No jornalismo e nas redes digitais, acessibilidade é tão importante quanto uma boa ordem para as informações. Com ela, o mundo fica mais fácil para todos. Henry Xavier é jornalista esportivo e pessoa com deficiência. A história dele está também em uma entrevista concedida a mim. “Se uma calçada está boa para um cego, não estará boa para alguém que enxerga?”, pergunta.

Resumindo a ópera, um bom começo é tornar as legendas das fotos mais descritivas. Algo como “à esquerda, de meio corpo, voltado para apoiadores, presidente Bolsonaro ergue caixa de cloroquina com as duas mãos, acima da cabeça, tal qual se faz com o ostensório na Missa”.

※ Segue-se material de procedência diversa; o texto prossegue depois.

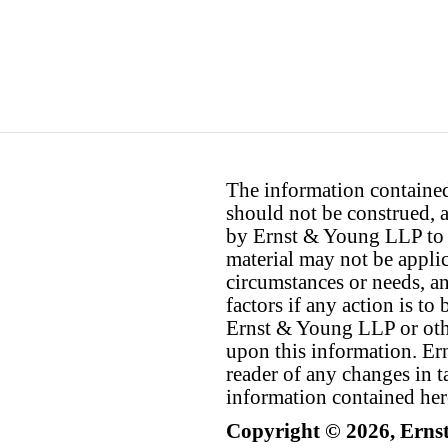
The information contained 
should not be construed, a
by Ernst & Young LLP to th
material may not be applica
circumstances or needs, a
factors if any action is t
Ernst & Young LLP or othe
upon this information. E
reader of any changes in ta
information contained her
Copyright © 2026, Erns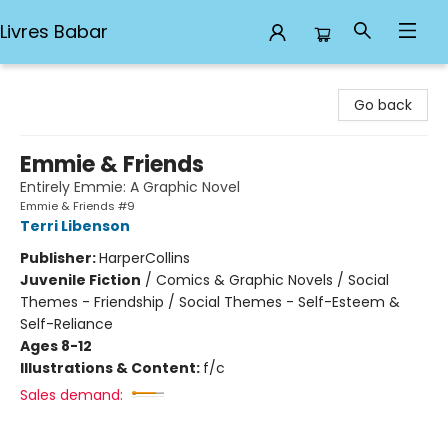
Livres Babar
Livres Babar
Go back
Emmie & Friends
Entirely Emmie: A Graphic Novel
Emmie & Friends #9
Terri Libenson
Publisher:
HarperCollins
Juvenile Fiction
/
Comics & Graphic Novels / Social
Themes - Friendship / Social Themes - Self-Esteem &
Self-Reliance
Ages 8-12
Illustrations & Content:
f/c
Sales demand:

O exercício do lead americano organiza a cabeça do repórter. Ele tem de responder às perguntas “o quê, quem, como, quando, onde e por quê”. Quando o lead é esquecido, o noticiário fica à deriva do mapa mental do “dono” da estória. Frequentemente há diferenças razoáveis entre os jeitos de pensar, os quadros de referência. O lead e a acessibilidade ajudam a comunicar mensagens mais precisas.

#paratodosverem

Imagem: À esquerda, de meio corpo, voltado para apoiadores, presidente Bolsonaro ergue caixa de cloroquina com as duas mãos, acima da cabeça, tal qual se faz com o ostensório na Missa.